Further, the high-pressure fluid ejection device of the present invention has the following effects. When the electromagnetic two-way valve 42 is set to “open”, the fuel pressure introduced into the injector 1 becomes low as described above, and the check valve 14 is set to the “closed” state. , No high-pressure fuel is introduced into the valve chamber 103. Therefore, even when the electromagnetic two-way valve 42 is closed due to a failure due to a failure of the ECU in response to a “close” command from the ECU, fuel is not continuously injected from the injection hole 101.

In addition, after the electromagnetic two-way valve 42 is opened, the pressure in the valve chamber 103 acting on the distal end surface 12a of the needle 12 in the valve opening direction is reduced by fuel injection. The force becomes inferior to the urging force in the valve closing direction, which is composed of the pressure of the control hydraulic chamber 106 and the spring force of the spring 13, and the needle 12 closes quickly.

The outlet orifice may be shared by the electromagnetic two-way valve 42.

The present invention can be applied to an injector in which a spring is provided in a control hydraulic chamber.

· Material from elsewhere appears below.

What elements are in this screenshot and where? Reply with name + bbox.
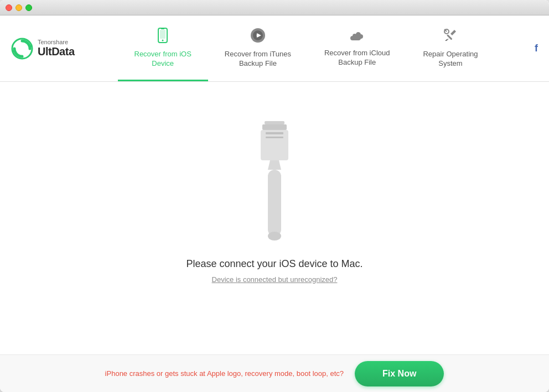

Also,
Although the present embodiment has been described for fuel injection, the present invention can also be applied to injection of other high-pressure fluid.

[Brief description of the drawings]

FIG. 1 is an overall configuration diagram of a high-pressure fluid ejection device of the present invention.

FIG. 2 is a cross-sectional view illustrating an example of a conventional high-pressure fluid ejection device.

[Explanation of symbols]

 Reference Signs List 1 injector 11 body 12 needle 14 check valve 101 injection hole 103 valve chamber 104 introduction path 105 cylinder 106 control hydraulic chamber 2 main pipe (pipe) 2a branch section 21 dual-use pipe 3 high-pressure reservoir 4 control actuator 41 inlet orifice Throttle) 42 electromagnetic two-way valve (two-way valve) 43 outlet orifice 5 branch pipe (pipe) 6 low-pressure reservoir

 ──────────────────────────────────────────────────続 き Continuing on the front page (72) Inventor Yoshihiro Tsuzuki 14 Iwatani, Shimowakaku-cho, Nishio-shi, Aichi Japan Inside the Japan Automotive Parts Research Institute (72) Inventor Toshihiko Inoka 1-chome, Showa-cho, Kariya-shi, Aichi Address DENSO Corporation (72) Inventor Showa Kojima 1-1-1, Showa-cho, Kariya-shi, Aichi F-term (reference) 3G066 AA07 AB02 AC09 AD12 BA12 BA30 BA33 CB07U CB09 CB11 CB12 CC06T CC08T CC14 CC21 CC63 CC64T CC66 CC69

Claims (1)

[Claims] 1. An injector for injecting a high-pressure fluid from an injection hole, a high-pressure reservoir holding a high-pressure fluid, a low-pressure reservoir holding a low-pressure fluid, and a high-pressure reservoir and a pipe connecting the low-pressure reservoir and the injector. In the high-pressure fluid ejection device provided, the injector has a cylindrical body, the body is formed into a valve chamber and a cylinder, and the injector is provided through the valve chamber and the cylinder, and is slidably held in the cylinder. A control hydraulic chamber that opens and closes the injection hole, communicates with a pipeline connecting the high-pressure reservoir and the injector, and generates a back pressure of the needle that urges the needle in the valve closing direction; An introduction path that guides fluid to the valve chamber, and a check valve that is provided in the middle of the introduction path and has a forward direction in which a direction from the pipe line toward the valve chamber is a forward direction.
In addition, a throttle is provided in the middle of the pipeline, and a branch pipeline branching from the pipeline and reaching the low-pressure reservoir is provided downstream of the throttle, and communication and blocking between the pipeline and the low-pressure reservoir is provided in the middle of the branch pipeline. A high-pressure fluid injection device, comprising a two-way valve for controlling the opening and closing of the needle by increasing and decreasing the pressure of the control hydraulic chamber.